**TASK:**
Below are entries; output exactly the lines from the one with "significant influence on young" to the one with "FATCA and Undisclosed", both included, and nothing else.
(INPUT MATERIAL begins)
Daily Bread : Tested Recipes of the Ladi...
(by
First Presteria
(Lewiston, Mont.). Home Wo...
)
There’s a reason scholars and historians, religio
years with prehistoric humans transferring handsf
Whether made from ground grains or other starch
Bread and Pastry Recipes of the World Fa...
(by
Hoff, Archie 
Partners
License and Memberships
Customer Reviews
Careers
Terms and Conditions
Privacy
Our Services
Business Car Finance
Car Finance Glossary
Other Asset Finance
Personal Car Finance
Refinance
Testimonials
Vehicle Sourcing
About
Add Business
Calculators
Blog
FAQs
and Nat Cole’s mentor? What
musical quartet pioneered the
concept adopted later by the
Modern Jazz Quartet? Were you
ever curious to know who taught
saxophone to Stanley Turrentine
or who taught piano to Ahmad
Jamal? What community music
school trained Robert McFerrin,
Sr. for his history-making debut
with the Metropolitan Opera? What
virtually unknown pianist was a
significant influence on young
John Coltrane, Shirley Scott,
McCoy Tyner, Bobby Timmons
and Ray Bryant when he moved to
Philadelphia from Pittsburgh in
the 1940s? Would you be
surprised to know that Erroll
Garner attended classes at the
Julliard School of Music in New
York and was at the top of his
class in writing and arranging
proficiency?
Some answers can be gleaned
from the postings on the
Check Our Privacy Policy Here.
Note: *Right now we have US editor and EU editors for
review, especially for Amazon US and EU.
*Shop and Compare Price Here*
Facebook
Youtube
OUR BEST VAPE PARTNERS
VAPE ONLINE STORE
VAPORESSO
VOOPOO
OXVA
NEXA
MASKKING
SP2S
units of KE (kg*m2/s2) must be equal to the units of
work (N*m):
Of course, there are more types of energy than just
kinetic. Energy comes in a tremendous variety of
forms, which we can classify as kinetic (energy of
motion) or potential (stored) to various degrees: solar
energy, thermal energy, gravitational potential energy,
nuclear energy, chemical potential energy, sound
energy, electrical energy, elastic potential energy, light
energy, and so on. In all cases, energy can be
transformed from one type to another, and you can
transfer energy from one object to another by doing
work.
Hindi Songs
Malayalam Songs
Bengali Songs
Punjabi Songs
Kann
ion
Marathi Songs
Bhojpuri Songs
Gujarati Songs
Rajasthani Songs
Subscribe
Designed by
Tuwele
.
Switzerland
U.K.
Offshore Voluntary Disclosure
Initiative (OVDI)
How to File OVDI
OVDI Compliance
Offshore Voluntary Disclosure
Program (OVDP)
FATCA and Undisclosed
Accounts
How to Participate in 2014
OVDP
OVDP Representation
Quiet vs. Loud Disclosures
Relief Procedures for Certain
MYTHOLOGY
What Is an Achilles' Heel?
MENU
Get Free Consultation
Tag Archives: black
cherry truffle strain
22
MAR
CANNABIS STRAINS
(INPUT MATERIAL ends)
**TASK RESULT:**
significant influence on young
John Coltrane, Shirley Scott,
McCoy Tyner, Bobby Timmons
and Ray Bryant when he moved to
Philadelphia from Pittsburgh in
the 1940s? Would you be
surprised to know that Erroll
Garner attended classes at the
Julliard School of Music in New
York and was at the top of his
class in writing and arranging
proficiency?
Some answers can be gleaned
from the postings on the
Check Our Privacy Policy Here.
Note: *Right now we have US editor and EU editors for
review, especially for Amazon US and EU.
*Shop and Compare Price Here*
Facebook
Youtube
OUR BEST VAPE PARTNERS
VAPE ONLINE STORE
VAPORESSO
VOOPOO
OXVA
NEXA
MASKKING
SP2S
units of KE (kg*m2/s2) must be equal to the units of
work (N*m):
Of course, there are more types of energy than just
kinetic. Energy comes in a tremendous variety of
forms, which we can classify as kinetic (energy of
motion) or potential (stored) to various degrees: solar
energy, thermal energy, gravitational potential energy,
nuclear energy, chemical potential energy, sound
energy, electrical energy, elastic potential energy, light
energy, and so on. In all cases, energy can be
transformed from one type to another, and you can
transfer energy from one object to another by doing
work.
Hindi Songs
Malayalam Songs
Bengali Songs
Punjabi Songs
Kann
ion
Marathi Songs
Bhojpuri Songs
Gujarati Songs
Rajasthani Songs
Subscribe
Designed by
Tuwele
.
Switzerland
U.K.
Offshore Voluntary Disclosure
Initiative (OVDI)
How to File OVDI
OVDI Compliance
Offshore Voluntary Disclosure
Program (OVDP)
FATCA and Undisclosed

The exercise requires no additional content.